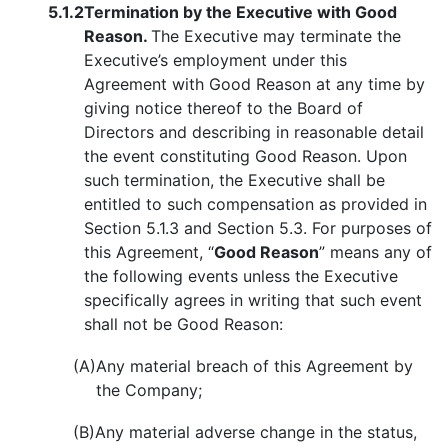
5.1.2
Termination by the Executive with Good
Reason.
The Executive may terminate the
Executive’s employment under this
Agreement with Good Reason at any time by
giving notice thereof to the Board of
Directors and describing in reasonable detail
the event constituting Good Reason. Upon
such termination, the Executive shall be
entitled to such compensation as provided in
Section 5.1.3 and Section 5.3. For purposes of
this Agreement, “
Good Reason
” means any of
the following events unless the Executive
specifically agrees in writing that such event
shall not be Good Reason:
(A)
Any material breach of this Agreement by
the Company;
(B)
Any material adverse change in the status,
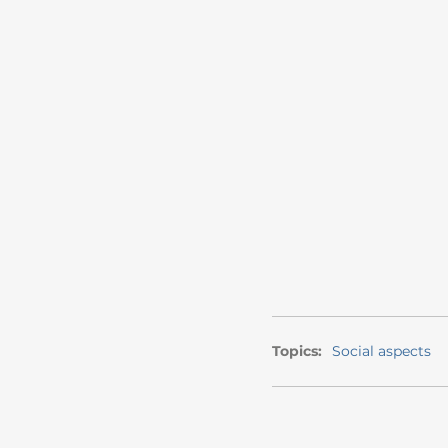
Topics:
Social aspects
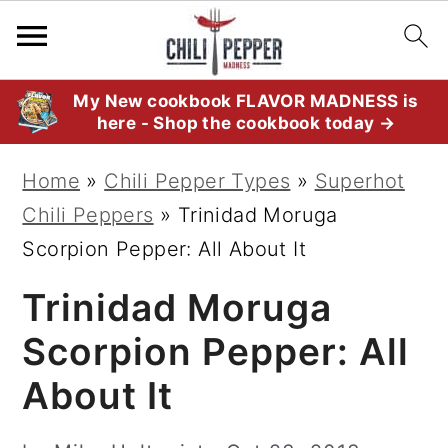
S
S
S
My New cookbook FLAVOR MADNESS is
here - Shop the cookbook today →
k
k
k
i
i
i
Home
»
Chili Pepper Types
»
Superhot
p
p
p
Chili Peppers
»
Trinidad Moruga
t
t
t
Scorpion Pepper: All About It
o
o
o
Trinidad Moruga
p
m
p
r
a
r
Scorpion Pepper: All
i
i
i
About It
m
n
m
a
c
a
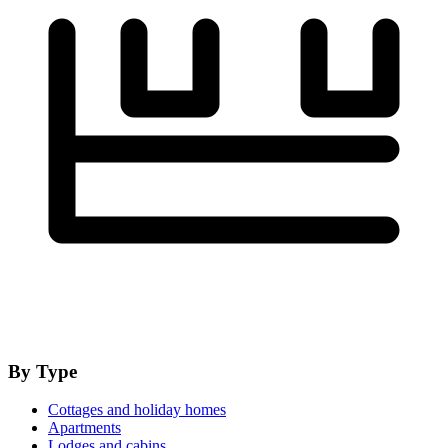
By Type
Cottages and holiday homes
Apartments
Lodges and cabins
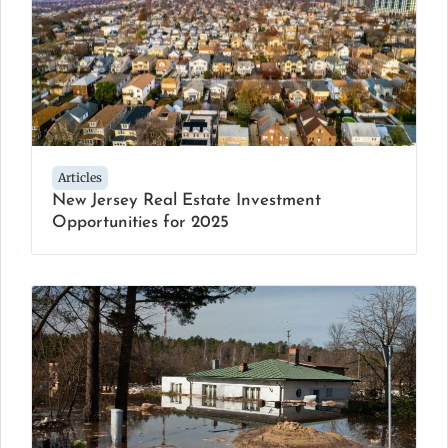
Articles
New Jersey Real Estate Investment
Opportunities for 2025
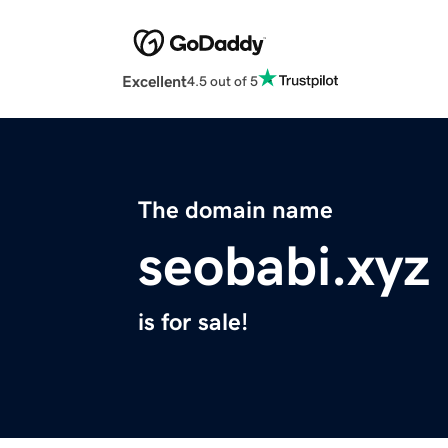
Excellent
4.5 out of 5
The domain name
seobabi.xyz
is for sale!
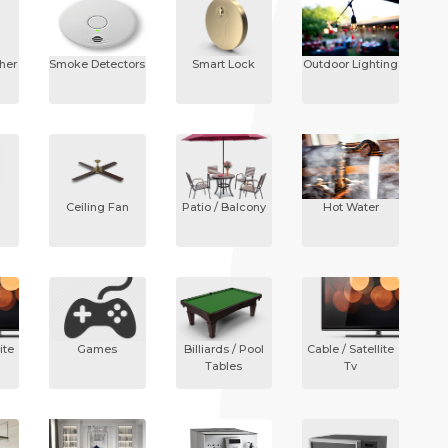
sher
Smoke Detectors
Smart Lock
Outdoor Lighting
Ceiling Fan
Patio / Balcony
Hot Water
ite
Games
Billiards / Pool
Cable / Satellite
Tables
Tv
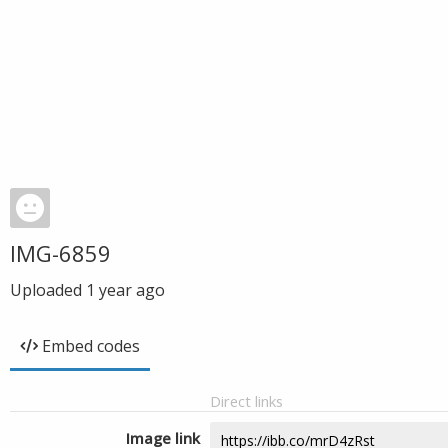
IMG-6859
Uploaded
1 year ago
Embed codes
Direct links
Image link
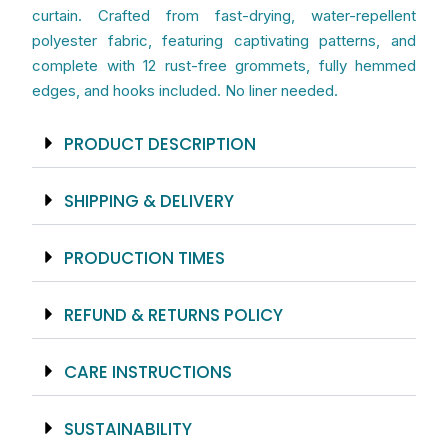
Colorful
curtain. Crafted from fast-drying, water-repellent
Bathroom
polyester fabric, featuring captivating patterns, and
Set
complete with 12 rust-free grommets, fully hemmed
With
edges, and hooks included. No liner needed.
Matching
Bath
PRODUCT DESCRIPTION
Mat
And
SHIPPING & DELIVERY
Bath
Towels
PRODUCTION TIMES
quantity
REFUND & RETURNS POLICY
CARE INSTRUCTIONS
SUSTAINABILITY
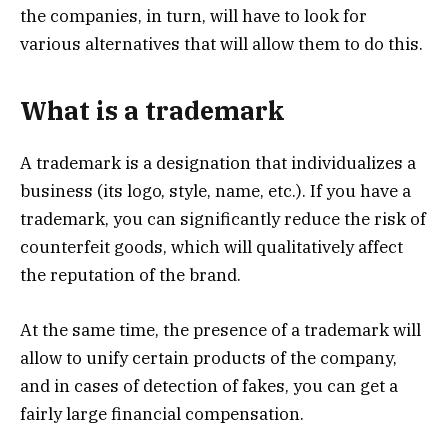
the companies, in turn, will have to look for
various alternatives that will allow them to do this.
What is a trademark
A trademark is a designation that individualizes a
business (its logo, style, name, etc.). If you have a
trademark, you can significantly reduce the risk of
counterfeit goods, which will qualitatively affect
the reputation of the brand.
At the same time, the presence of a trademark will
allow to unify certain products of the company,
and in cases of detection of fakes, you can get a
fairly large financial compensation.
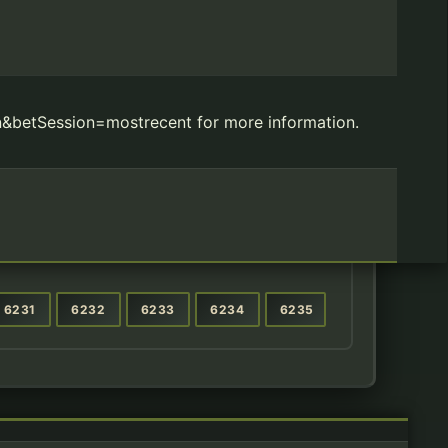
&betSession=mostrecent for more information.
6231
6232
6233
6234
6235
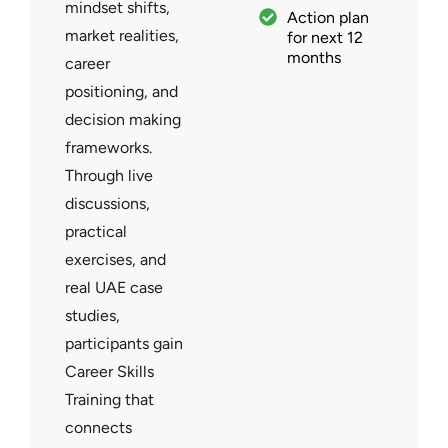
mindset shifts,
Action plan
market realities,
for next 12
months
career
positioning, and
decision making
frameworks.
Through live
discussions,
practical
exercises, and
real UAE case
studies,
participants gain
Career Skills
Training that
connects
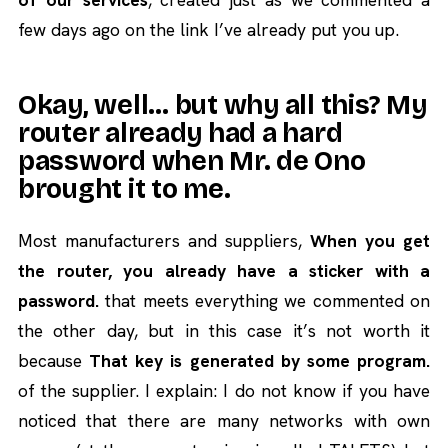
few days ago on the link I’ve already put you up.
Okay, well… but why all this? My
router already had a hard
password when Mr. de Ono
brought it to me.
Most manufacturers and suppliers,
When you get
the router, you already have a sticker with a
password.
that meets everything we commented on
the other day, but in this case it’s not worth it
because
That key is generated by some program.
of the supplier. I explain: I do not know if you have
noticed that there are many networks with own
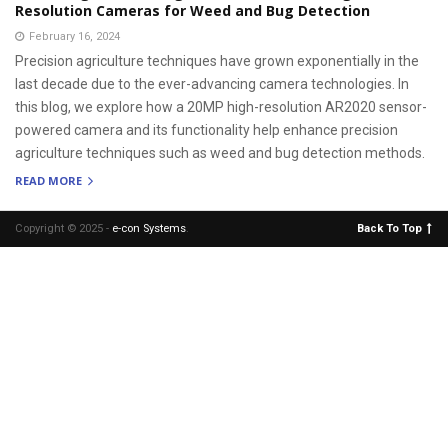
Resolution Cameras for Weed and Bug Detection
February 16, 2024
Precision agriculture techniques have grown exponentially in the
last decade due to the ever-advancing camera technologies. In
this blog, we explore how a 20MP high-resolution AR2020 sensor-
powered camera and its functionality help enhance precision
agriculture techniques such as weed and bug detection methods.
READ MORE
Copyright © 2025 -
e-con Systems
.
Back To Top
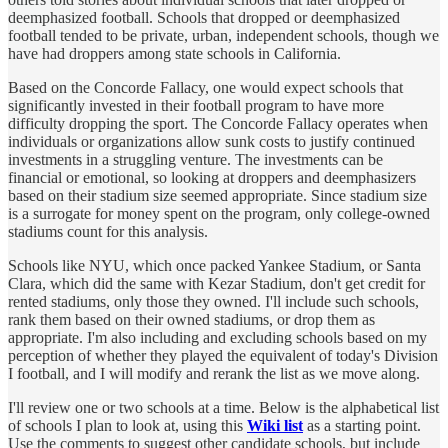
deemphasized football. Schools that dropped or deemphasized
football tended to be private, urban, independent schools, though we
have had droppers among state schools in California.
Based on the Concorde Fallacy, one would expect schools that
significantly invested in their football program to have more
difficulty dropping the sport. The Concorde Fallacy operates when
individuals or organizations allow sunk costs to justify continued
investments in a struggling venture. The investments can be
financial or emotional, so looking at droppers and deemphasizers
based on their stadium size seemed appropriate. Since stadium size
is a surrogate for money spent on the program, only college-owned
stadiums count for this analysis.
Schools like NYU, which once packed Yankee Stadium, or Santa
Clara, which did the same with Kezar Stadium, don't get credit for
rented stadiums, only those they owned. I'll include such schools,
rank them based on their owned stadiums, or drop them as
appropriate. I'm also including and excluding schools based on my
perception of whether they played the equivalent of today's Division
I football, and I will modify and rerank the list as we move along.
I'll review one or two schools at a time. Below is the alphabetical list
of schools I plan to look at, using this
Wiki list
as a starting point.
Use the comments to suggest other candidate schools, but include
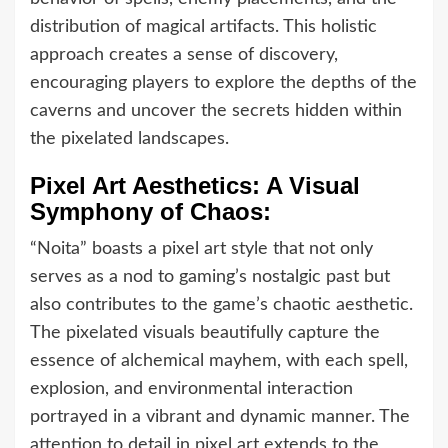
distribution of magical artifacts. This holistic
approach creates a sense of discovery,
encouraging players to explore the depths of the
caverns and uncover the secrets hidden within
the pixelated landscapes.
Pixel Art Aesthetics: A Visual
Symphony of Chaos:
“Noita” boasts a pixel art style that not only
serves as a nod to gaming’s nostalgic past but
also contributes to the game’s chaotic aesthetic.
The pixelated visuals beautifully capture the
essence of alchemical mayhem, with each spell,
explosion, and environmental interaction
portrayed in a vibrant and dynamic manner. The
attention to detail in pixel art extends to the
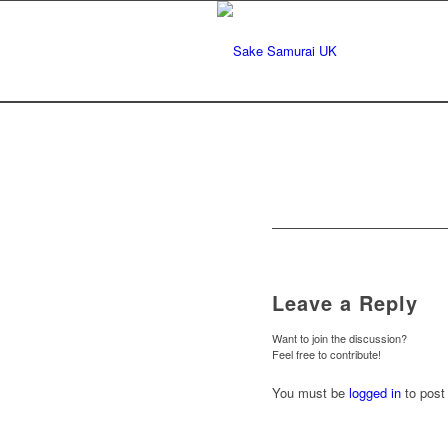
Leave a Reply
Want to join the discussion?
Feel free to contribute!
You must be
logged in
to post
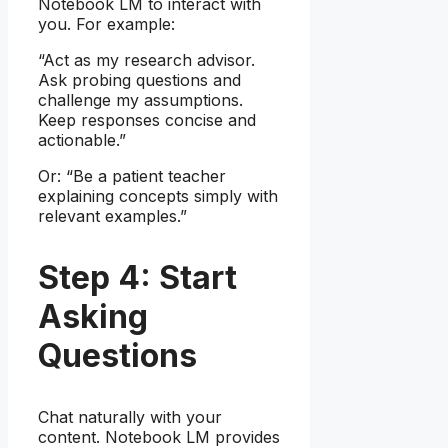
Notebook LM to interact with
you. For example:
“Act as my research advisor.
Ask probing questions and
challenge my assumptions.
Keep responses concise and
actionable.”
Or: “Be a patient teacher
explaining concepts simply with
relevant examples.”
Step 4: Start
Asking
Questions
Chat naturally with your
content. Notebook LM provides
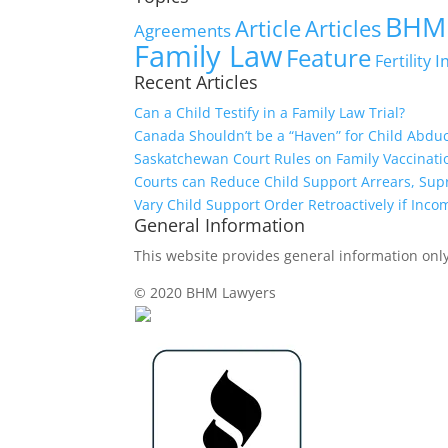
BHM
Article
Articles
Agreements
Family Law
Feature
I
Fertility
Recent Articles
Can a Child Testify in a Family Law Trial?
Canada Shouldn’t be a “Haven” for Child Abdu
Saskatchewan Court Rules on Family Vaccinati
Courts can Reduce Child Support Arrears, Su
Vary Child Support Order Retroactively if Inco
General Information
This website provides general information only,
© 2020 BHM Lawyers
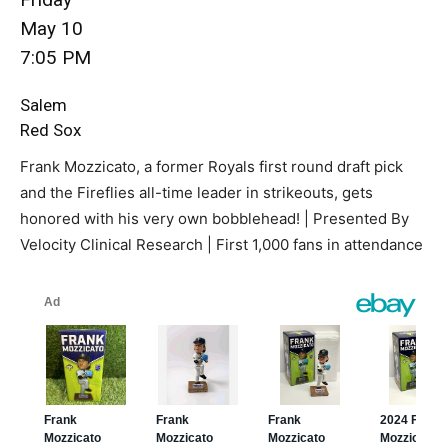
May 10
7:05 PM
Salem
Red Sox
Frank Mozzicato, a former Royals first round draft pick
and the Fireflies all-time leader in strikeouts, gets
honored with his very own bobblehead! | Presented By
Velocity Clinical Research | First 1,000 fans in attendance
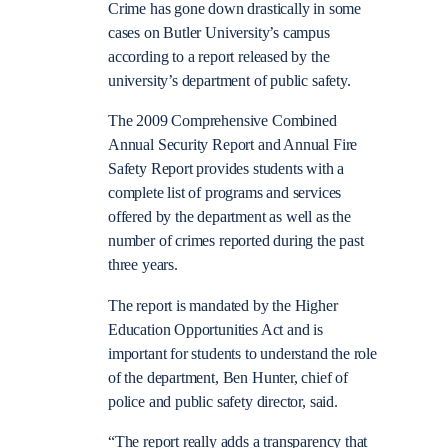
Crime has gone down drastically in some
cases on Butler University’s campus
according to a report released by the
university’s department of public safety.
The 2009 Comprehensive Combined
Annual Security Report and Annual Fire
Safety Report provides students with a
complete list of programs and services
offered by the department as well as the
number of crimes reported during the past
three years.
The report is mandated by the Higher
Education Opportunities Act and is
important for students to understand the role
of the department, Ben Hunter, chief of
police and public safety director, said.
“The report really adds a transparency that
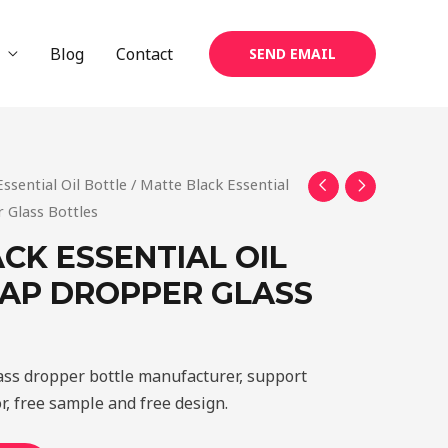
Blog
Contact
SEND EMAIL
Essential Oil Bottle
/ Matte Black Essential
Glass Bottles
CK ESSENTIAL OIL
AP DROPPER GLASS
lass dropper bottle manufacturer, support
r, free sample and free design.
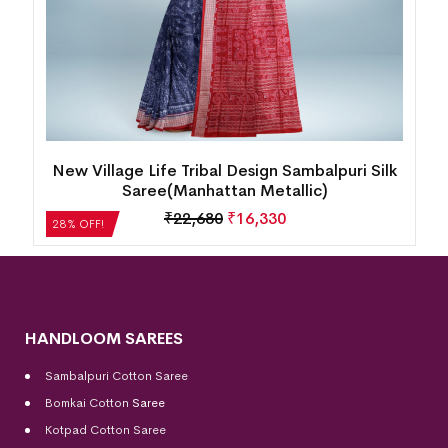
New Village Life Tribal Design Sambalpuri Silk
Saree(Manhattan Metallic)
₹
22,680
₹
16,330
28% OFF!
HANDLOOM SAREES
Sambalpuri Cotton Saree
Bomkai Cotton
Saree
Kotpad Cotton Saree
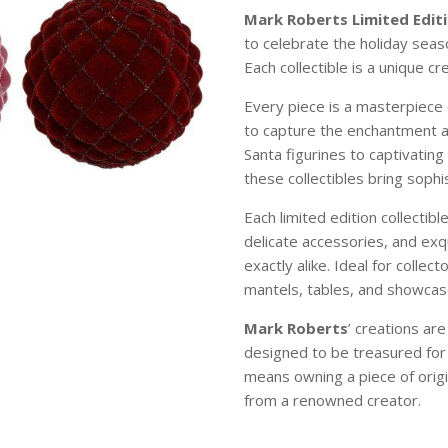
Mark Roberts Limited Editi
to celebrate the holiday sea
Each collectible is a unique c
Every piece is a masterpiece 
to capture the enchantment 
Santa figurines to captivating
these collectibles bring soph
Each limited edition collectibl
delicate accessories, and exqu
exactly alike. Ideal for colle
mantels, tables, and showcase
Mark Roberts
’ creations ar
designed to be treasured for
means owning a piece of origi
from a renowned creator.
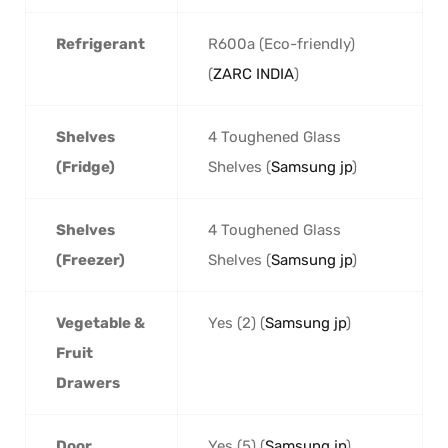
Refrigerant
R600a (Eco-friendly)
(
ZARC INDIA
)
Shelves
4 Toughened Glass
(Fridge)
Shelves (
Samsung jp
)
Shelves
4 Toughened Glass
(Freezer)
Shelves (
Samsung jp
)
Vegetable &
Yes (2) (
Samsung jp
)
Fruit
Drawers
Door
Yes (5) (
Samsung jp
)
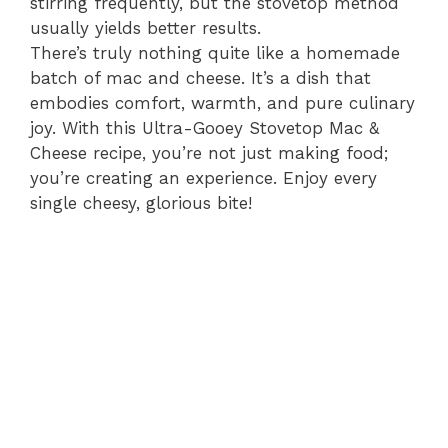
stirring frequently, but the stovetop method
usually yields better results.
There’s truly nothing quite like a homemade
batch of mac and cheese. It’s a dish that
embodies comfort, warmth, and pure culinary
joy. With this Ultra-Gooey Stovetop Mac &
Cheese recipe, you’re not just making food;
you’re creating an experience. Enjoy every
single cheesy, glorious bite!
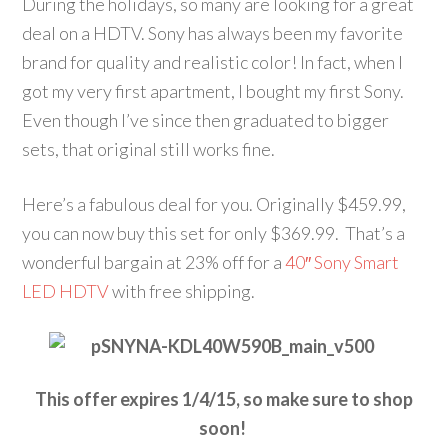
During the holidays, so many are looking for a great
deal on a HDTV. Sony has always been my favorite
brand for quality and realistic color! In fact, when I
got my very first apartment, I bought my first Sony.
Even though I’ve since then graduated to bigger
sets, that original still works fine.
Here’s a fabulous deal for you. Originally $459.99,
you can now buy this set for only $369.99. That’s a
wonderful bargain at 23% off for a
40″ Sony Smart
LED HDTV
with free shipping.
This offer expires 1/4/15, so make sure to shop
soon!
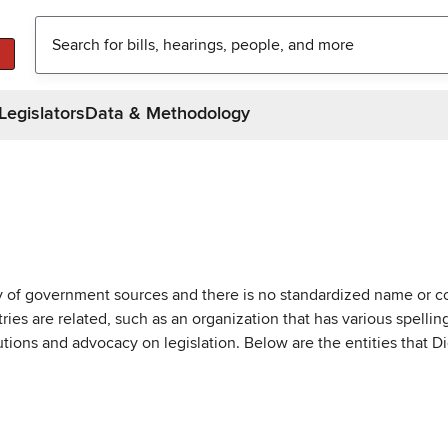
Legislators
Data & Methodology
ty of government sources and there is no standardized name or co
are related, such as an organization that has various spellings 
utions and advocacy on legislation. Below are the entities that D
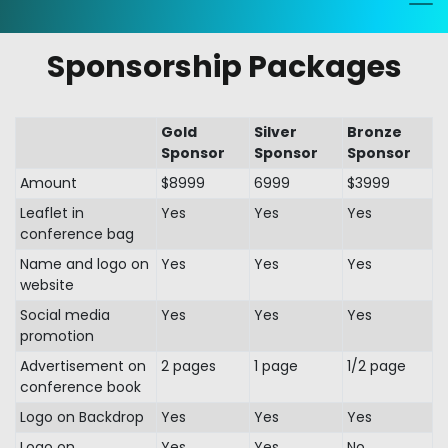
Sponsorship Packages
Gold
Silver
Bronze
Sponsor
Sponsor
Sponsor
Amount
$8999
6999
$3999
Leaflet in
Yes
Yes
Yes
conference bag
Name and logo on
Yes
Yes
Yes
website
Social media
Yes
Yes
Yes
promotion
Advertisement on
2 pages
1 page
1/2 page
conference book
Logo on Backdrop
Yes
Yes
Yes
Logo on
Yes
Yes
No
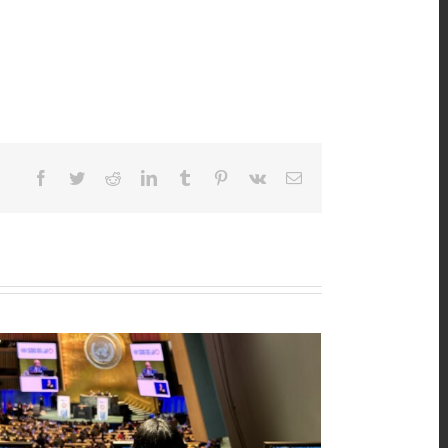
Facebook
Twitter
Reddit
LinkedIn
Tumblr
Pinterest
Vk
Email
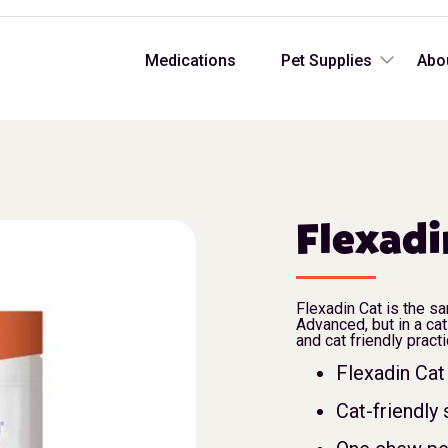
Medications
Pet Supplies
Abo
Flexadi
Flexadin Cat is the s
Advanced, but in a cat
and cat friendly pract
Flexadin Cat 
Cat-friendly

- - -

Task to carry out:
Copy exactly, without pictures, the lines above from the one with "shall not be" down to the one with "At the same", inclusive.

Completed task:
shall not be Good Reason:
(A)
Any material breach of this Agreement by
the Company;
(B)
Any material adverse change in the status,
Topics:
Social aspects
S
S
S
My New cookbook FLAVOR MADNESS is
here - Shop the cookbook today →
k
k
k
i
i
i
Home
»
Chili Pepper Types
»
Superhot
p
p
p
Chili Peppers
»
Trinidad Moruga
t
t
t
Scorpion Pepper: All About It
o
o
o
Trinidad Moruga
p
m
p
r
a
r
Scorpion Pepper: All
i
i
i
About It
m
n
m
a
c
a
By Type
Cottages and holiday homes
Apartments
Lodges and cabins
Articles
New Jersey Real Estate Investment
Opportunities for 2025
Excellent
4.5 out of 5
The domain name
seobabi.xyz
is for sale!
sher
Smoke Detectors
Smart Lock
Outdoor Lighting
Ceiling Fan
Patio / Balcony
Hot Water
ite
Games
Billiards / Pool
Cable / Satellite
Tables
Tv
IMG-6859
Uploaded
1 year ago
Embed codes
Direct links
Image link
Colorful
curtain. Crafted from fast-drying, water-repellent
Bathroom
polyester fabric, featuring captivating patterns, and
Set
complete with 12 rust-free grommets, fully hemmed
With
edges, and hooks included. No liner needed.
Matching
Bath
PRODUCT DESCRIPTION
Mat
And
SHIPPING & DELIVERY
Bath
Towels
PRODUCTION TIMES
quantity
REFUND & RETURNS POLICY
CARE INSTRUCTIONS
SUSTAINABILITY
the companies, in turn, will have to look for
various alternatives that will allow them to do this.
What is a trademark
A trademark is a designation that individualizes a
business (its logo, style, name, etc.). If you have a
trademark, you can significantly reduce the risk of
counterfeit goods, which will qualitatively affect
the reputation of the brand.
At the same time, the presence of a trademark will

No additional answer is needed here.